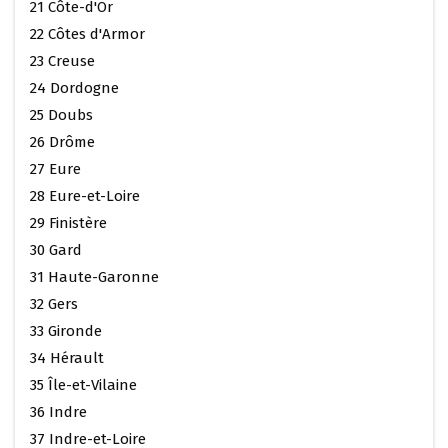
21 Côte-d'Or
22 Côtes d'Armor
23 Creuse
24 Dordogne
25 Doubs
26 Drôme
27 Eure
28 Eure-et-Loire
29 Finistère
30 Gard
31 Haute-Garonne
32 Gers
33 Gironde
34 Hérault
35 Île-et-Vilaine
36 Indre
37 Indre-et-Loire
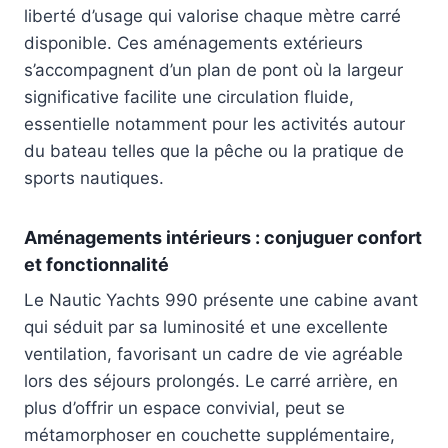
liberté d’usage qui valorise chaque mètre carré
disponible. Ces aménagements extérieurs
s’accompagnent d’un plan de pont où la largeur
significative facilite une circulation fluide,
essentielle notamment pour les activités autour
du bateau telles que la pêche ou la pratique de
sports nautiques.
Aménagements intérieurs : conjuguer confort
et fonctionnalité
Le Nautic Yachts 990 présente une cabine avant
qui séduit par sa luminosité et une excellente
ventilation, favorisant un cadre de vie agréable
lors des séjours prolongés. Le carré arrière, en
plus d’offrir un espace convivial, peut se
métamorphoser en couchette supplémentaire,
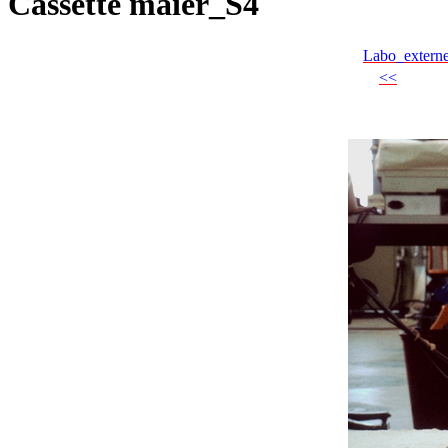
Cassette maier_S4
Labo_extern
<<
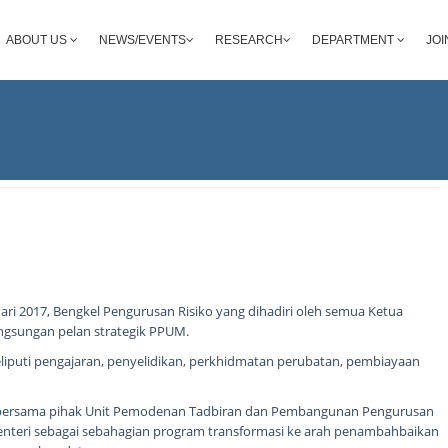
ABOUT US
NEWS/EVENTS
RESEARCH
DEPARTMENT
JOI
ari 2017, Bengkel Pengurusan Risiko yang dihadiri oleh semua Ketua
ngsungan pelan strategik PPUM.
liputi pengajaran, penyelidikan, perkhidmatan perubatan, pembiayaan
ik bersama pihak Unit Pemodenan Tadbiran dan Pembangunan Pengurusan
nteri sebagai sebahagian program transformasi ke arah penambahbaikan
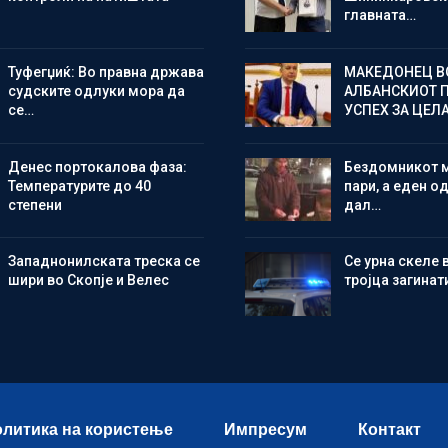
главната…
Туфегџиќ: Во правна држава
МАКЕДОНЕЦ В
судските одлуки мора да
АЛБАНСКИОТ 
се…
УСПЕХ ЗА ЦЕЛ
Денес портокалова фаза:
Бездомникот 
Температурите до 40
пари, а еден од
степени
дал…
Западнонилската треска се
Се урна скеле 
шири во Скопје и Велес
тројца загинат
литика на користење
Импресум
Контакт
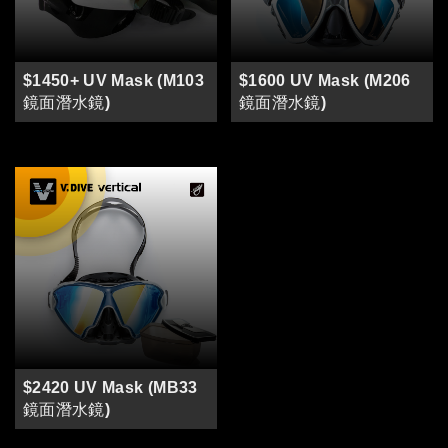
$1450+ UV Mask (M103
$1600 UV Mask (M206
鏡面潛水鏡)
鏡面潛水鏡)
$2420 UV Mask (MB33
鏡面潛水鏡)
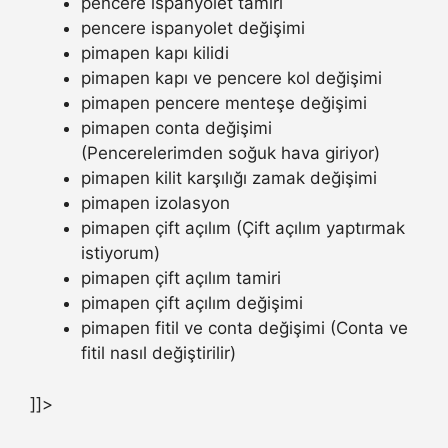
pencere ispanyolet tamiri
pencere ispanyolet değişimi
pimapen kapı kilidi
pimapen kapı ve pencere kol değişimi
pimapen pencere menteşe değişimi
pimapen conta değişimi
(Pencerelerimden soğuk hava giriyor)
pimapen kilit karşılığı zamak değişimi
pimapen izolasyon
pimapen çift açılım (Çift açılım yaptırmak
istiyorum)
pimapen çift açılım tamiri
pimapen çift açılım değişimi
pimapen fitil ve conta değişimi (Conta ve
fitil nasıl değiştirilir)
]]>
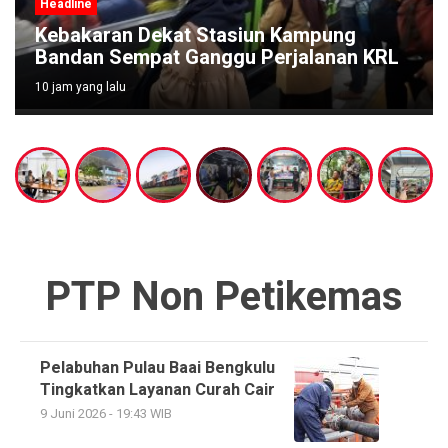
Headline
Lele Marinasi UMKM Bandung Tembus
Pasar Taiwan, Ekspor Perdana 10,5 Ton
10 jam yang lalu
PTP Non Petikemas
Pelabuhan Pulau Baai Bengkulu
Tingkatkan Layanan Curah Cair
9 Juni 2026 - 19:43 WIB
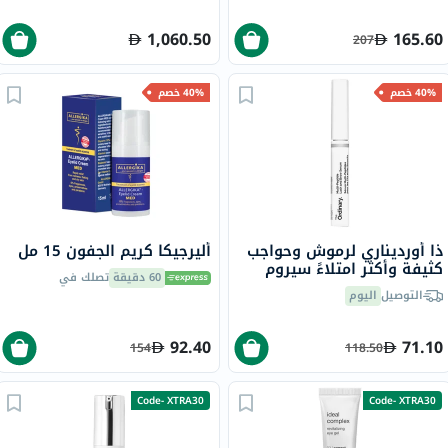
1,060.50
165.60
207
40% خصم
40% خصم
ذا أورديناري لرموش وحواجب
أليرجيكا كريم الجفون 15 مل
كثيفة وأكثر امتلاءً سيروم
60 دقيقة
تصلك في
الرموش والحواجب متعدد
التوصيل
اليوم
الببتيدات، 5 مل
92.40
71.10
154
118.50
Code- XTRA30
Code- XTRA30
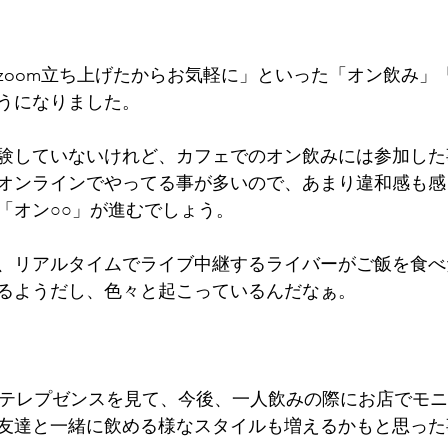
zoom立ち上げたからお気軽に」といった「オン飲み」「
うになりました。
験していないけれど、カフェでのオン飲みには参加した
オンラインでやってる事が多いので、あまり違和感も感
「オン○○」が進むでしょう。
、リアルタイムでライブ中継するライバーがご飯を食べ
るようだし、色々と起こっているんだなぁ。
COのテレプゼンスを見て、今後、一人飲みの際にお店でモ
友達と一緒に飲める様なスタイルも増えるかもと思った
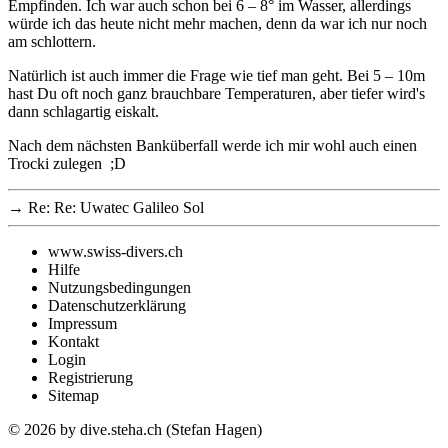
Empfinden. Ich war auch schon bei 6 – 8° im Wasser, allerdings
würde ich das heute nicht mehr machen, denn da war ich nur noch
am schlottern.
Natürlich ist auch immer die Frage wie tief man geht. Bei 5 – 10m
hast Du oft noch ganz brauchbare Temperaturen, aber tiefer wird's
dann schlagartig eiskalt.
Nach dem nächsten Banküberfall werde ich mir wohl auch einen
Trocki zulegen ;D
→
Re: Re: Uwatec Galileo Sol
www.swiss-divers.ch
Hilfe
Nutzungsbedingungen
Datenschutzerklärung
Impressum
Kontakt
Login
Registrierung
Sitemap
© 2026
by dive.steha.ch (Stefan Hagen)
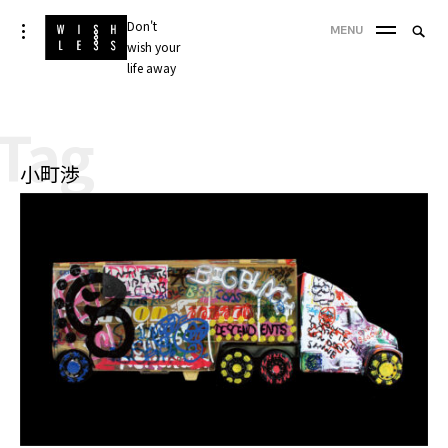
Skip
Don't
Searc
toggle
MENU
to
open/close
wish your
SEA
for:
sidebar
content
life away
'
Tag
小町渉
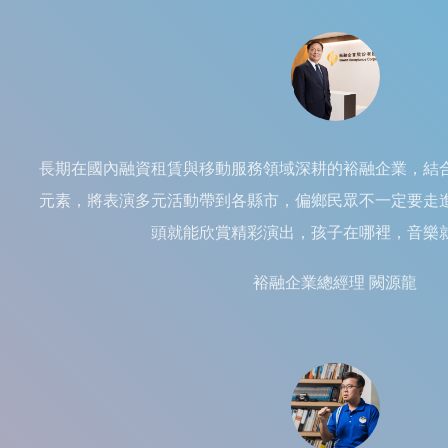
長期在國內融資租賃與移動服務領域深耕的裕融企業，結
元素，將表演多元活動帶到各縣市，偏鄉民眾不一定要走
頭就能欣賞精彩演出，孩子在哪裡，音樂
裕融企業總經理 闕源龍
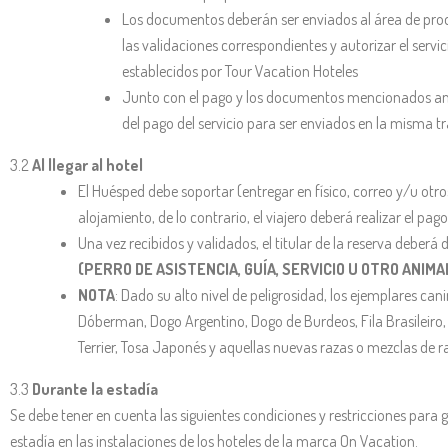
Los documentos deberán ser enviados al área de product
las validaciones correspondientes y autorizar el serv
establecidos por Tour Vacation Hoteles
Junto con el pago y los documentos mencionados ante
del pago del servicio para ser enviados en la misma tra
3.2
Al llegar al hotel
El Huésped debe soportar (entregar en físico, correo y/u otro
alojamiento, de lo contrario, el viajero deberá realizar el pago 
Una vez recibidos y validados, el titular de la reserva deberá d
(PERRO DE ASISTENCIA, GUÍA, SERVICIO U OTRO ANIM
NOTA
: Dado su alto nivel de peligrosidad, los ejemplares can
Dóberman, Dogo Argentino, Dogo de Burdeos, Fila Brasileiro, Mas
Terrier, Tosa Japonés y aquellas nuevas razas o mezclas de r
3.3
Durante la estadía
Se debe tener en cuenta las siguientes condiciones y restricciones para
estadía en las instalaciones de los hoteles de la marca On Vacation.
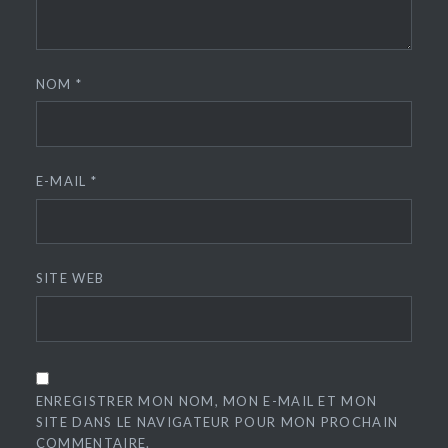
NOM
*
E-MAIL
*
SITE WEB
ENREGISTRER MON NOM, MON E-MAIL ET MON
SITE DANS LE NAVIGATEUR POUR MON PROCHAIN
COMMENTAIRE.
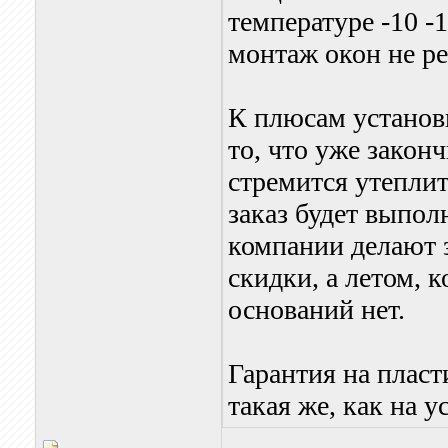
температуре -10 -
монтаж окон не ре
К плюсам установ
то, что уже закон
стремится утеплит
заказ будет выпол
компании делают 
скидки, а летом, к
оснований нет.
Гарантия на пласт
такая же, как на у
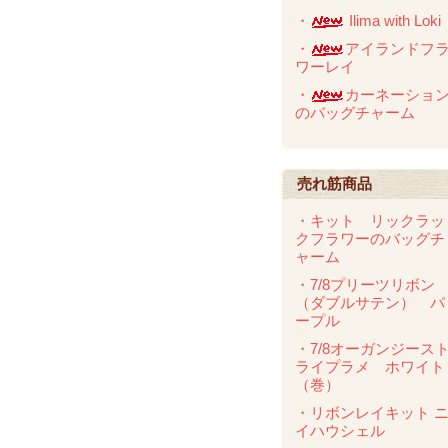
・
Ilima with Loki
・
アイランドフ
ワーレイ
・
カーネーショ
のバッグチャーム
売れ筋商品
・キット リックラッ
クフラワーのバッグチ
ャーム
・7/8プリーツリボン
（ダブルサテン） パ
ープル
・7/8オーガンジース
ライプラメ ホワイト
（巻）
・リボンレイキット 
イハウシェル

#### PROMPT
Give again, exactly, the lines starting at the first entry above and ending at the line with "Бездомникот"; please leave pictures out.

#### ANSWER SECTION
21 Côte-d'Or
22 Côtes d'Armor
23 Creuse
24 Dordogne
25 Doubs
26 Drôme
27 Eure
28 Eure-et-Loire
29 Finistère
30 Gard
31 Haute-Garonne
32 Gers
33 Gironde
34 Hérault
35 Île-et-Vilaine
36 Indre
37 Indre-et-Loire
liberté d’usage qui valorise chaque mètre carré
disponible. Ces aménagements extérieurs
s’accompagnent d’un plan de pont où la largeur
significative facilite une circulation fluide,
essentielle notamment pour les activités autour
du bateau telles que la pêche ou la pratique de
sports nautiques.
Aménagements intérieurs : conjuguer confort
et fonctionnalité
Le Nautic Yachts 990 présente une cabine avant
qui séduit par sa luminosité et une excellente
ventilation, favorisant un cadre de vie agréable
lors des séjours prolongés. Le carré arrière, en
plus d’offrir un espace convivial, peut se
métamorphoser en couchette supplémentaire,
Cassette maier_S4
Labo_extern
<<
ABOUT US
NEWS/EVENTS
RESEARCH
DEPARTMENT
JOI
ari 2017, Bengkel Pengurusan Risiko yang dihadiri oleh semua Ketua
ngsungan pelan strategik PPUM.
liputi pengajaran, penyelidikan, perkhidmatan perubatan, pembiayaan
ik bersama pihak Unit Pemodenan Tadbiran dan Pembangunan Pengurusan
nteri sebagai sebahagian program transformasi ke arah penambahbaikan
главната…
Туфегџиќ: Во правна држава
МАКЕДОНЕЦ В
судските одлуки мора да
АЛБАНСКИОТ 
се…
УСПЕХ ЗА ЦЕЛ
Денес портокалова фаза:
Бездомникот 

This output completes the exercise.